The Greens’ share of the vote in 2021 was down to 4.4 per cent from 4.8 per cent in 2016, which represented a fall of a little more than a thousand votes. In one of the quirks of the election, however, they won one more seat than in 2016, taking their total to three for the first time.

“They used the election result to get at Theopemptou,” said the anonymous source, who also claimed that Perdikis had not offered much help in the election campaign. Why he would do so, given he was not standing and had relinquished the leadership, is another matter.

Theopemptou was blamed for the allegedly disappointing election result by those influenced by Perdikis, but he countered that under pandemic conditions the party did quite well.

“We did not have the funds to pay for big advertising campaigns on Facebook like the other parties and because of Covid we were prevented from carrying out traditional campaigning such as holding public gatherings and visiting places,” said Theopemptou.

“We still met the target of three seats and for the first time in our history we took the presidency of a House committee, more importantly of the environment committee.”

Tsimillis, who has the credentials of 25 years involvement in the Greens, which were originally a team of three – himself, Perdikis and Theopemptou’s late wife Evi – believed his rival confused voters during the election campaign by equivocating on the party’s traditional position on the Cyprus problem, when asked about it.

“There was a lack of clarity on the Cyprus problem during the campaign and we avoided talking about it,” he said.

When asked about the Cyprus issue, Theopemptou would refer people to the position stated on our website, said Tsimillis, and then in February he let it slip that the positions on the Cyprus problem would change, “something that was bound to confuse our traditional voters”.

The Greens’ position on the Cyprus problem has led many to equate them with rejectionist parties such as Edek and Diko.
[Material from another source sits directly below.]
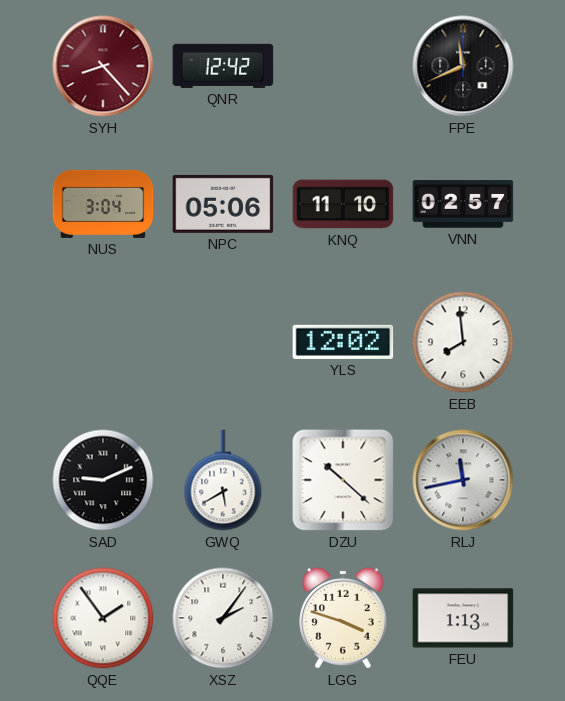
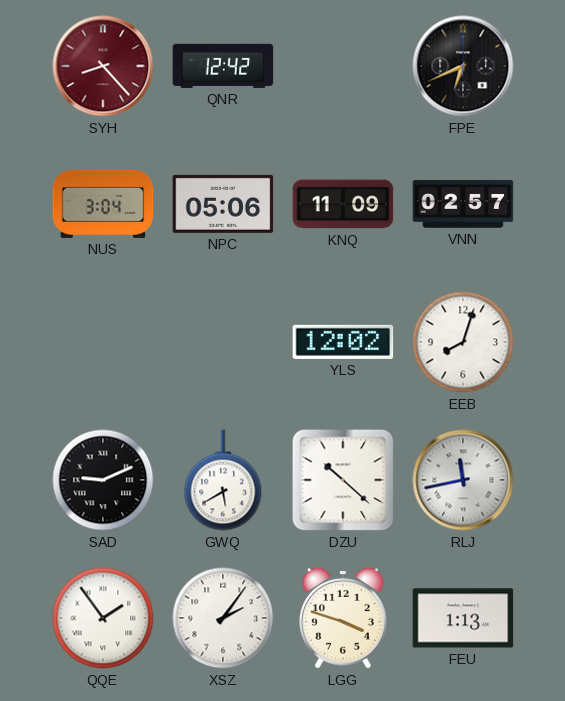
FPE: 11:41 -> 6:41
KNQ: 11:10 -> 11:09
EEB: 7:59 -> 8:03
It was based, according to Tsimillis, on an “environmental rationale”. The party “opposes geographical segregation, which is the main feature of a bizonal bicommunal federation,” he explained.

This was also Perdikis’ line. Under his leadership the party issued many more announcements on the Cyprus problem than it did on environmental matters.

This was the wrong approach, said one member of the Greens, considering the environment has become the big issue in the world.

“We have the climate crisis, which is threatening the future of the planet, to deal with, the mega fires, the melting of ice; the green economy that will become part of our life,” the anonymous source said.

“This is what the European Greens have been focusing on for years now, whereas we have largely ignored it,” she added.

“The young are interested in these issues and the fact we do not appeal to the young, reflects our failure to take up green policies in a meaningful way.”